--- START ---

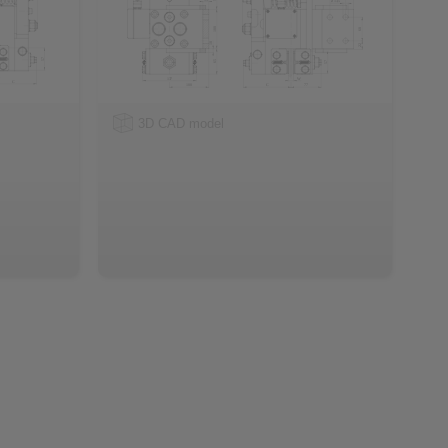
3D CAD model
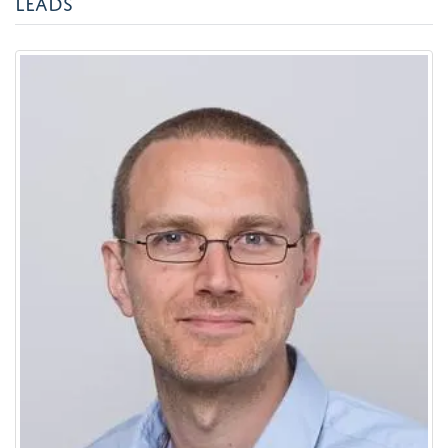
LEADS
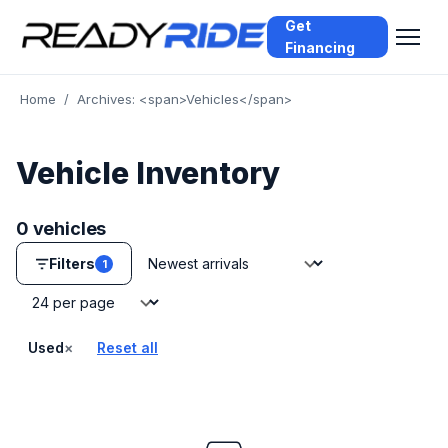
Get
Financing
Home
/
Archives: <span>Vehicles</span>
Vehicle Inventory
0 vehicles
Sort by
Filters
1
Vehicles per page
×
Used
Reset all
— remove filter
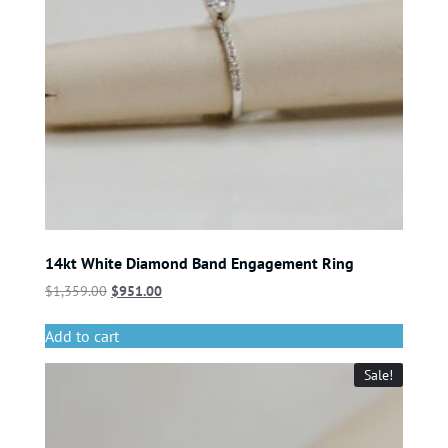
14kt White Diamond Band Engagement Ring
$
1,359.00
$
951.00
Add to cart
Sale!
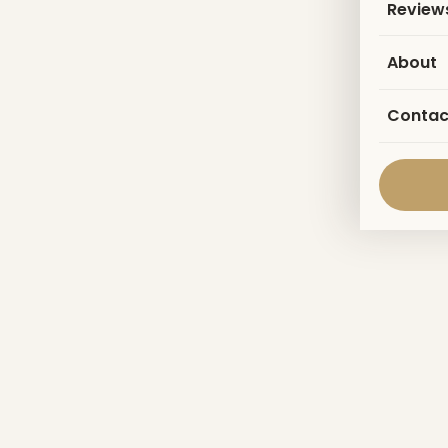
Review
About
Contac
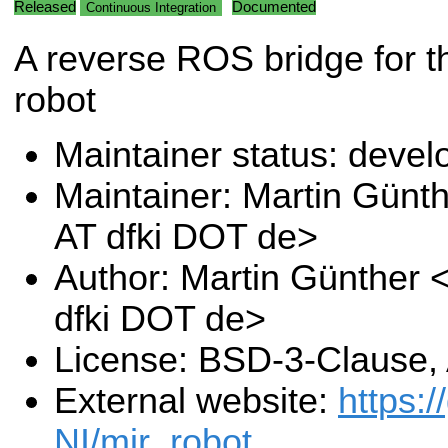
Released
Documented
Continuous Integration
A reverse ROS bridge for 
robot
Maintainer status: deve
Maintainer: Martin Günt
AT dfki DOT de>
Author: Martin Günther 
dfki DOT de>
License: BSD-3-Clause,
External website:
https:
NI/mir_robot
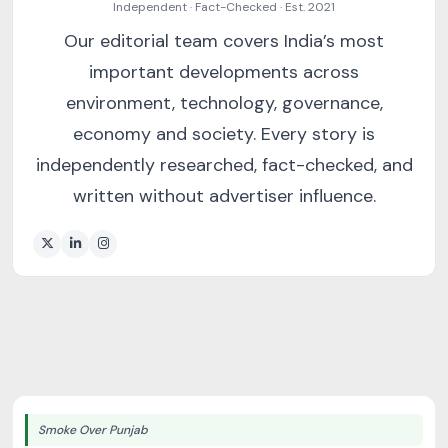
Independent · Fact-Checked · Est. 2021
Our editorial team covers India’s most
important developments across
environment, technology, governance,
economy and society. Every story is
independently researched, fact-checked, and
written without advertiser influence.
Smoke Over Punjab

--- END ---

Task requirements —
Leave the pictures out. Otherwise, output the listing above exactly.

Answer box —
3D CAD model
LEADS
Get
Financing
Home
/
Archives: <span>Vehicles</span>
Vehicle Inventory
0 vehicles
Sort by
Filters
1
Vehicles per page
×
Used
Reset all
— remove filter
14kt White Diamond Band Engagement Ring
$
1,359.00
$
951.00
Add to cart
Sale!
Review
About
Contac
Released
Documented
Continuous Integration
A reverse ROS bridge for 
robot
Maintainer status: deve
Maintainer: Martin Günt
AT dfki DOT de>
Author: Martin Günther 
dfki DOT de>
License: BSD-3-Clause,
External website:
https:
NI/mir_robot
Independent · Fact-Checked · Est. 2021
Our editorial team covers India’s most
important developments across
environment, technology, governance,
economy and society. Every story is
independently researched, fact-checked, and
written without advertiser influence.
Smoke Over Punjab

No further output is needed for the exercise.